My BRCA story: What I learned facing breast cancer twice
Oct 24, 2025
It was my breast cancer diagnosis in 2011, when my son was not quite 1 and my daughter not quite 3, that taught me a lesson: despite everything I’d thought to be true about having total control over my life, I actually had very little.
I’d been in control of choosing my college, my major, my job, my husband and when to have our two children. What I didn’t have control of, at least not at first, were the crazy cancer cells that had decided to make their home in my right breast and armpit.
Early in my breast cancer diagnosis, I learned that I carry a BRCA2 gene variant, a mutation in one of the genes responsible for repairing damaged DNA. When that repair system doesn’t work, it increases the risk of developing certain cancers, especially breast and ovarian cancer.
I didn’t need a genetic test to know something ran in my family. My great-aunt died of breast cancer in her mid-30s, long before I was born and long before treatments like today’s existed.
My grandmother, her sister, went through breast cancer twice. I remember how sick she was from chemotherapy. Back then, the drugs were more toxic, and anti-nausea medications were limited. What she went through would level most people.
Facing my own diagnosis
The discovery of my own BRCA gene variant was terrifying, but it did two things for me:
- It answered the question of why so many women in my family had had breast or ovarian cancer.
- It validated the decision I’d made to have a bilateral mastectomy. With the gene variant, and because I’d developed cancer so young, I had a higher chance of recurrence, so being aggressive was important to me.
I followed every recommendation my doctors made: the double mastectomy, the chemotherapy, the white blood cell–boosting shots... I didn’t question. I just rolled up my sleeves and followed every next step that my team of doctors offered me.
Chemotherapy was tough. I was in my early 30s, chasing after my babies, trying to keep my job and my body couldn’t keep up. The nausea was constant, the fatigue bone-deep and the chemo made almost everything taste metallic.
Walking from my bed to the bathroom was like wading through wet cement. But I did it. I did it because I had help from my husband, family members and neighbors. And because I had two precious babies who needed their mommy.
Here we go again
Fast forward to 2023. My son was 13, my daughter 15. In those years, I had also cared for my mother through two of her own cancer battles linked to the same BRCA mutation we share.
Being with her during her treatments reminded me how relentless cancer can be, even after generations of women in my family have faced it. She passed away from stomach cancer not long before my own recurrence.

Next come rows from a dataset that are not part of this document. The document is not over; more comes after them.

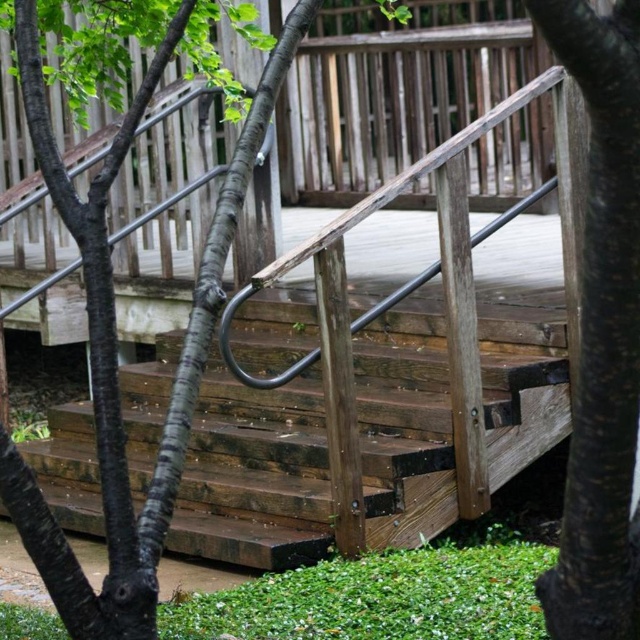 You are standing at the bottom of the wooden staircase and want to reach the deck above. There are two points marked on the staircase. The first point is at coordinates point(x=534, y=308) and the second point is at point(x=605, y=301). Which point is closer to you as you stand at the base of the stairs?

Point(x=534, y=308) is closer to you because it is further to the camera than point(x=605, y=301), meaning it is nearer to your position at the base of the stairs. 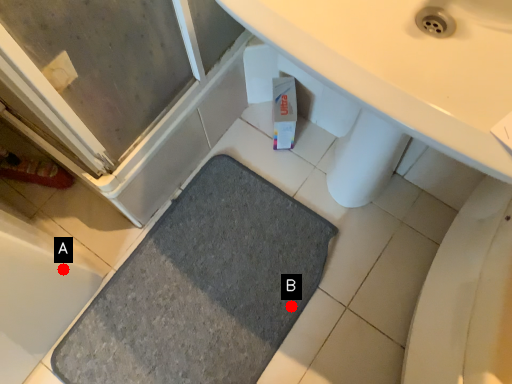 Question: Two points are circled on the image, labeled by A and B beside each circle. Which point is farther from the camera taking this photo?

Choices:
 (A) A is further
 (B) B is further

Answer: (B) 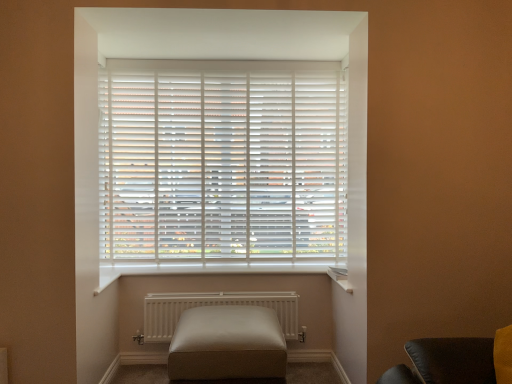 Question: Considering the relative sizes of leather ottoman at center and white matte blinds at center in the image provided, is leather ottoman at center wider than white matte blinds at center?

Choices:
 (A) yes
 (B) no

Answer: (A)

Question: Could you tell me if leather ottoman at center is facing white matte blinds at center?

Choices:
 (A) yes
 (B) no

Answer: (B)

Question: Would you say leather ottoman at center is a long distance from white matte blinds at center?

Choices:
 (A) yes
 (B) no

Answer: (B)

Question: From a real-world perspective, is leather ottoman at center physically below white matte blinds at center?

Choices:
 (A) no
 (B) yes

Answer: (B)

Question: Does leather ottoman at center have a larger size compared to white matte blinds at center?

Choices:
 (A) no
 (B) yes

Answer: (B)

Question: Based on their sizes in the image, would you say leather ottoman at center is bigger or smaller than white matte radiator at center?

Choices:
 (A) big
 (B) small

Answer: (A)

Question: Is leather ottoman at center taller or shorter than white matte radiator at center?

Choices:
 (A) short
 (B) tall

Answer: (B)

Question: Visually, is leather ottoman at center positioned to the left or to the right of white matte radiator at center?

Choices:
 (A) left
 (B) right

Answer: (B)

Question: Looking at their shapes, would you say leather ottoman at center is wider or thinner than white matte radiator at center?

Choices:
 (A) wide
 (B) thin

Answer: (A)

Question: In the image, is white matte blinds at center positioned in front of or behind leather ottoman at center?

Choices:
 (A) front
 (B) behind

Answer: (B)

Question: Is white matte blinds at center wider or thinner than leather ottoman at center?

Choices:
 (A) wide
 (B) thin

Answer: (B)

Question: Based on their positions, is white matte blinds at center located to the left or right of leather ottoman at center?

Choices:
 (A) right
 (B) left

Answer: (B)

Question: In terms of size, does white matte blinds at center appear bigger or smaller than leather ottoman at center?

Choices:
 (A) big
 (B) small

Answer: (B)

Question: Visually, is white matte radiator at center positioned to the left or to the right of white matte blinds at center?

Choices:
 (A) left
 (B) right

Answer: (B)

Question: From their relative heights in the image, would you say white matte radiator at center is taller or shorter than white matte blinds at center?

Choices:
 (A) short
 (B) tall

Answer: (A)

Losing her made facing my cancer again that much more urgent.
After discussing treatment options with my oncologist, I was ready to go through chemotherapy all over again. I’d accepted the fact that I’d lose my hair again, face unrelenting nausea (I’m sorry, but no anti-nausea drugs fully work against chemo nausea), and barrel through cancer like so many women in my family and I had done before.
But she also told me about another option, a drug called Olaparib, which had recently been approved for breast cancer patients with BRCA gene variants.
Olaparib is what’s known as a PARP inhibitor, a type of precision medicine that works by blocking the cancer cells’ ability to repair their own DNA. Since they can’t fix the damage, they die off. Meanwhile, healthy cells are largely spared.
Still, I couldn’t decide what to do. Part of me wanted to go with what I knew. Better the devil you know, right? But another part of me wanted to try something new.
I asked my oncologist if she’d be open to getting a second opinion, and thankfully, she was. She reached out to Joyce O’Shaughnessy, MD, an oncologist on the medical staff at Baylor University Medical Center, who confirmed that Olaparib could be a good fit for my case.
I decided to try it instead of chemotherapy. I’m so glad I did. While there were side effects, it was considerably less toxic for me than chemotherapy.
I also went through radiation during my recurrence. And because my cancer fed off estrogen, I decided to have my ovaries removed. Reducing estrogen helped lower the chance of my cancer returning. It wasn’t an easy decision, but it gave me one more way to take back control of my body.
In my role as a healthcare writer, I get to write often about things like precision medicine—treatments tailored to a person’s genetic makeup. And here I was, taking one myself, living proof of how far cancer treatment has come in just a decade.
Power in knowledge
If you have a family history of breast cancer, I encourage you to talk to your doctor about genetic testing. Finding out I had a BRCA mutation didn’t feel empowering at first. But once I came to terms with it, it became something I could use.
I still have to be careful and pay attention. But this feels less like a burden now, and more like having a map.
I can’t change the fact that I have this gene mutation. What I can change is what I do with that knowledge.
This story was contributed by Melanie Medina.